The real estate industry experienced strong growth during the last half of the 1990s, spurred by low interest rates for real estate loans. From the beginning of 1997 until the middle of 1998, home sales grew each quarter. However, confidence in both the residential and commercial segments of the market began to drop in the second quarter of 1998. According to a survey by the Federal Deposit Insurance Corporation (FDIC), this change was largely attributed to assessments that conditions were unchanged from the previous quarter, rather than improving, as had been the case throughout the previous year. Expansion in the field responded to these trends, with 13 percent of residential real estate firms opening new offices in 1998, whereas only 3 percent shut down an office.
Like many other industries in the 1990s, the field of real estate saw its share of acquisitions and mergers among the larger firms. Still, small, local establishments remained the norm. In 1999, 83 percent of the firms in the field operated from only one office, and 60 percent of them had five or fewer agents. Only 22 percent of real estate establishments were affiliated with a regional or national franchising operation.
There also has been a strong move toward diversification of business activities, as well as toward providing services beyond those of the traditional agent/broker roles. Many of the largest real estate firms have begun offering their clients title insurance, mortgage loans, and similar extended services. Brokers and agents who represent only buyers of real estate also have been growing in numbers and are represented by the National Association of Exclusive Buyer Agents.
Real estate brokers have also benefited from using the latest in computer technology. Basic information about all of an agency's listings are routinely placed on office computers. In addition, real estate advertisements, complete with photographs and listing information, began to appear routinely on Internet sites in the mid-1990s. About 64 percent of residential real estate agencies had listings on REALTOR.COM, sponsored by the National Association of Realtors, in 1999.
In 2001 there were approximately 2.3 million licensed real estate agents, an increase of 10 percent from 2000 and the first large increase in 15 years. One reason for the increase was that the housing market was strong in 2001 and 2002, while others sectors struggled in the weak economy of that time. Continued low interest rates—at one time the lowest in 40 years—combined with housing affordability and a gradual turnaround in the economy were other major factors for this sector's success.
There were a record 5.3 million existing homes sales in 2001—the highest level since 1968, when sales tracking began—while estimates showed that 2002 existing home sales would break that record with 5.31 million. During the economic boom of 2000, existing home sales were 5.15 million and home ownership peaked that year, with 67.7 percent of Americans owning homes. New home sales in 2002 were estimated to decline by 4.4 percent. The median existing home price was forecast to rise 5.1 percent in 2002 to $155,300, while new home prices were expected to climb 6.1 percent to $184,700.

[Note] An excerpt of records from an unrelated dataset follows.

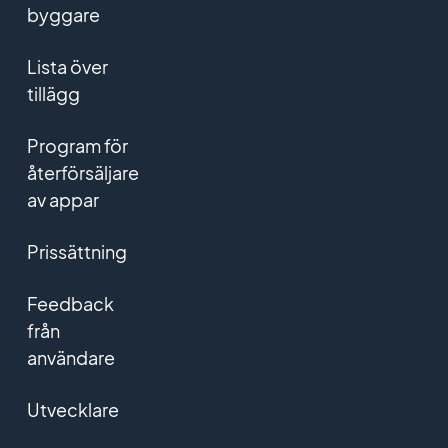
byggare
Lista över
tillägg
Program för
återförsäljare
av appar
Prissättning
Feedback
från
användare
Utvecklare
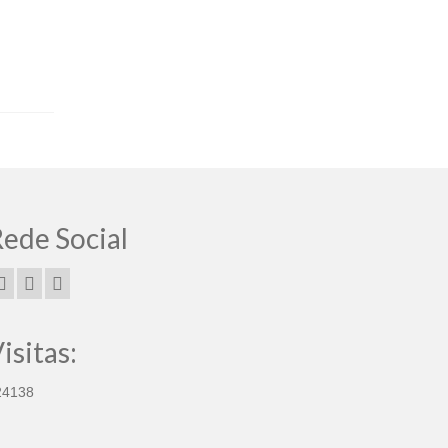
ede Social
isitas:
24138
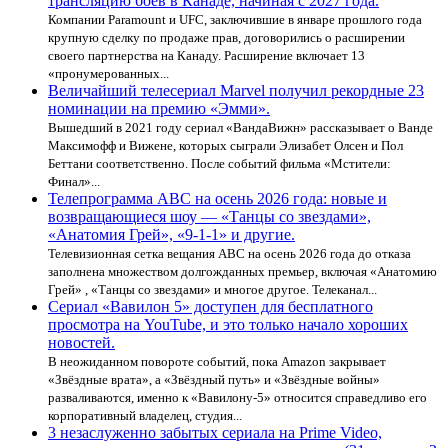
трансляцию боев в Канаде, начиная с 2027 года.
Компании Paramount и UFC, заключившие в январе прошлого года
крупную сделку по продаже прав, договорились о расширении
своего партнерства на Канаду. Расширение включает 13
«пронумерованных...
Величайший телесериал Marvel получил рекордные 23
номинации на премию «Эмми».
Вышедший в 2021 году сериал «ВандаВижн» рассказывает о Ванде
Максимофф и Вижене, которых сыграли Элизабет Олсен и Пол
Беттани соответственно. После событий фильма «Мстители:
Финал»...
Телепрограмма ABC на осень 2026 года: новые и
возвращающиеся шоу — «Танцы со звездами»,
«Анатомия Грей», «9-1-1» и другие.
Телевизионная сетка вещания ABC на осень 2026 года до отказа
заполнена множеством долгожданных премьер, включая «Анатомию
Грей» , «Танцы со звездами» и многое другое. Телеканал...
Сериал «Вавилон 5» доступен для бесплатного
просмотра на YouTube, и это только начало хороших
новостей.
В неожиданном повороте событий, пока Amazon закрывает
«Звёздные врата», а «Звёздный путь» и «Звёздные войны»
разваливаются, именно к «Вавилону-5» относится справедливо его
корпоративный владелец, студия...
3 незаслуженно забытых сериала на Prime Video,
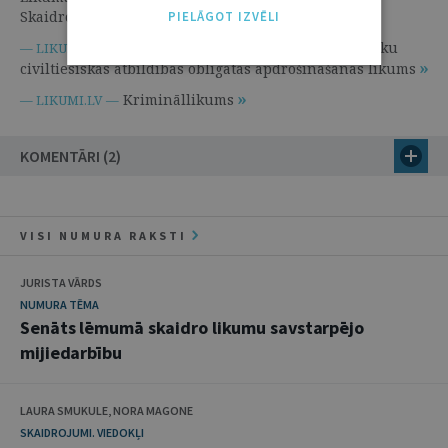
Skaidrojumi. Viedokļi
PIELĀGOT IZVĒLI
Sauszemes transportlīdzekļu īpašnieku
— LIKUMI.LV —
civiltiesiskās atbildības obligātās apdrošināšanas likums
Krimināllikums
— LIKUMI.LV —
KOMENTĀRI (2)
VISI NUMURA RAKSTI
JURISTA VĀRDS
NUMURA TĒMA
Senāts lēmumā skaidro likumu savstarpējo
mijiedarbību
LAURA SMUKULE, NORA MAGONE
SKAIDROJUMI. VIEDOKĻI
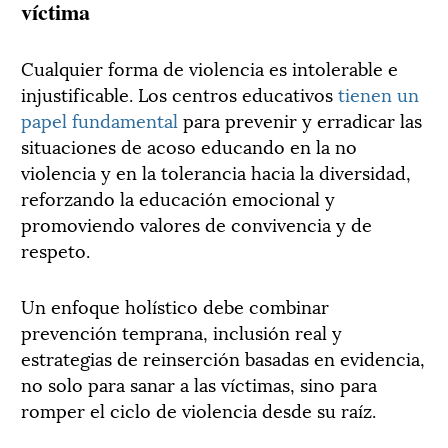
víctima
Cualquier forma de violencia es intolerable e
injustificable. Los centros educativos
tienen un
papel fundamental
para prevenir y erradicar las
situaciones de acoso educando en la no
violencia y en la tolerancia hacia la diversidad,
reforzando la educación emocional y
promoviendo valores de convivencia y de
respeto.
Un enfoque holístico debe combinar
prevención temprana, inclusión real y
estrategias de reinserción basadas en evidencia,
no solo para sanar a las víctimas, sino para
romper el ciclo de violencia desde su raíz.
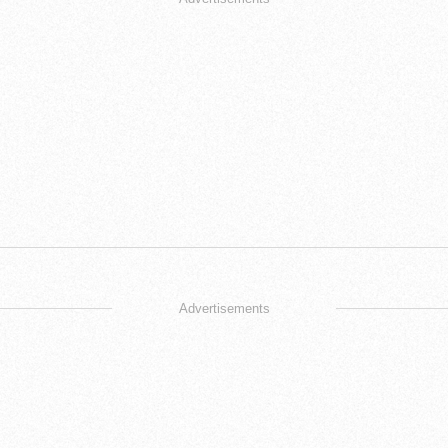
Advertisements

Analysts predicted that existing home sales would level off somewhat in 2003, with an estimated 5.34 million home sales, and decline the following year, with a predicted 5.27 million existing homes sales in 2004. Interest rates were a factor in these declining numbers, as they were forecast to gradually rise as the economy improved. Fixed-rate interest rates dipped below 6 percent in 2003 but were expected to climb to nearly 7 percent in 2004.
More consumers are using the Internet as a tool in the home-buying process. According to the National Association of Realtors (NAR), 41 percent of buyers use the Internet to narrow down home choices. One study in California showed that 46 percent of Internet buyers, the largest segment, were non-Hispanic whites who also made up 60 percent of traditional buyers. Asians made up 30 percent of Internet buyers and accounted for 19 percent of traditional buyers. Hispanics made up 18 percent of Internet buyers and 16 percent of traditional buyers. Native Americans and African Americans accounted for 6 percent of Internet and 5 percent of traditional buyers.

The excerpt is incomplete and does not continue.